Ethan Strauss (@SherwoodStrauss) put an idea in my head right after my post on how even experienced bartenders fall prey to overvaluing height. Here’s Ethan’s question:
Most Laker fans are in favor of trading Dwight Howard for Andrew Bynum, as Dwight’s the better player. What they don’t know is that Dwight is really 6-9 (He’s listed at 6-11), while Bynum is really 7-0. I wonder if they’d be so in favor of this deal if Dwight’s ESPN card said “6-9.”
While it’s true that Dwight Howard is an insanely talented center, there’s more than a few inches between him and Bynum. It’s possible that stats nerds that just read the box scores and trust the “official” measurements may be coaxed into buying that there’s not a big size difference between Bynum and Howard. That’s simply not true. Following the same direction, there’s actually a bigger question – Would Howard over Bynum improve the Lakers? I’m actually leaning towards no.
Their numbers aren’t that different!
Coming off their 2010 title the Lakers faltered. In the 2011 season Dwight Howard was a top three player in the league and put up 18 wins. Compared with Andrew Bynum, who only put up 9 wins, Howard was the “superior choice”. Or was he? On a per-minute basis both players were similarly productive. Here’s a breakdown from the NBA Geek
The overall impact was that Howard was on a per-minute basis a slightly better player. This came from his amazing offense. Not only did he shoot better than Bynum, he took around four more shots per 48 minutes and eight more free throws per 48 minutes. To make this up Bynum was much better on turnovers, better on assists and great at blocks. The biggest difference between Bynum and Howard though, was minutes played. At almost twice the time on the court, it’s no surprise Howard had over twice the production.

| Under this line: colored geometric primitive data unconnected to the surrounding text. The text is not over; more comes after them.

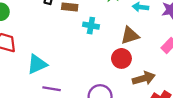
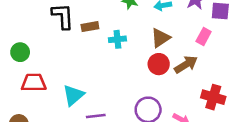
brown arrow: (144, 78) -> (186, 65), moved

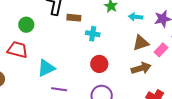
brown triangle: (160, 38) -> (141, 43), moved
green circle: (20, 52) -> (26, 25), moved
red circle: (159, 64) -> (99, 64), moved

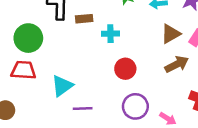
green circle: (26, 25) -> (28, 38), size x1.5

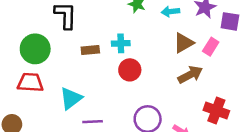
brown rectangle: (84, 19) -> (90, 50), moved
red circle: (125, 69) -> (130, 70), moved

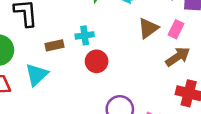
brown arrow: (190, 75) -> (178, 57), moved
cyan triangle: (71, 98) -> (37, 75), moved

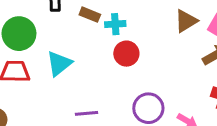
brown rectangle: (54, 45) -> (90, 15), moved, turned 30

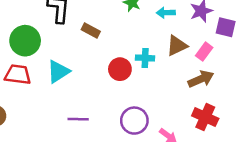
cyan cross: (115, 24) -> (145, 58), moved

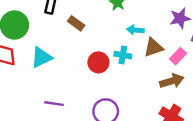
cyan arrow: (166, 13) -> (135, 30), moved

Let’s fast forward a year, shall we?
On a per-minute basis Howard actually improved a little over Bynum. However, as Bynum actually managed to play a full season healthy, the difference between the two shrunk. On offense, Bynum made up significant ground, scoring almost as many points per 48 minutes on more efficient shooting (because Howard is just terrible from the line!) Even on rebounds, the difference is fairly minor. The only major thing Howard brings to the table over Bynum is he is much better at steals. That said, looking at both per-minute production in the last two seasons, it’s hard to say Howard is a sure-fire win over Bynum. Looking at totals from the last season, it’s even harder.
Younger, bigger and less injury prone
As Ethan already pointed out, Bynum is actually much bigger than Dwight Howard. There’s another key consideration: age and how that impacts player performance. Howard will be turning 27 this season and will be 28 when his contract expires. This means he will just be exiting his prime. Andrew Bynum will be 25 this season and 26 when his contract expires, mean he will be entering his prime. As both Howard and Bynum will probably command top dollar, a good strategy is to go for the in-prime player.
Additionally, when we look at injuries, Bynum may be the better choice! I know what you’re saying: “But Bynum is injury prone!” Here’s a rundown of Bynum’s injuries via Wikipedia
- On January 13, 2008, he suffered an injury during a game against the Memphis Grizzlies. Bynum partially dislocated his left kneecap when he landed awkwardly on teammate Lamar Odom‘s left foot while attempting to grab a rebound.
- While playing against the Memphis Grizzlies on January 31, 2009, Kobe Bryant had an off balanced shot, fell and collided with Bynum’s right knee, resulting in a right knee sprain. On February 2, 2009 it was revealed that Bynum had suffered a torn MCL in his right knee and would be out 8–12 weeks
- In the 2010 NBA playoffs, Bynum injured his knee in Game 6 against the Oklahoma City Thunder in the first round.
All of Bynum’s injuries have been in-game injuries. Sure he’s unlucky, but it’s not like Yao Ming, who’s foot kept falling apart or Greg Oden, who has no knees. And given the fact that he played all of last season well, it’s a bit hard to bet against him. Additionally, Howard is currently dealing with injury. Also via Wikipedia
- On April 19, 2012, Howard’s agent said that Howard would undergo surgery to repair a hernitated disk in his back, and would miss the rest of the 2011–12 season, as well as the 2012 Summer Olympics in London.
So Bynyum has had some bad luck in games that have resulted in injuries. He played last season healthy. Howard, is coming off of surgery. From a health perspective, I’d actually bet on Bynum!
My advice to the Lakers is to be patient. The Nets had an aging star in Jason Kidd, who was also demanding trades and Bynum was on the block. The Lakers held off and Bynum helped them to two titles and is the key reason they defeated the Nuggets in round one this year. The Magic also have an aging star demanding a trade. If the Lakers are impatient they may actually downgrade themselves at the center. Despite complaints about Bynum’s attitude, the fact is his on court production is great. The Lakers have ignored off the court distrations before to keep a star, they should do the same here.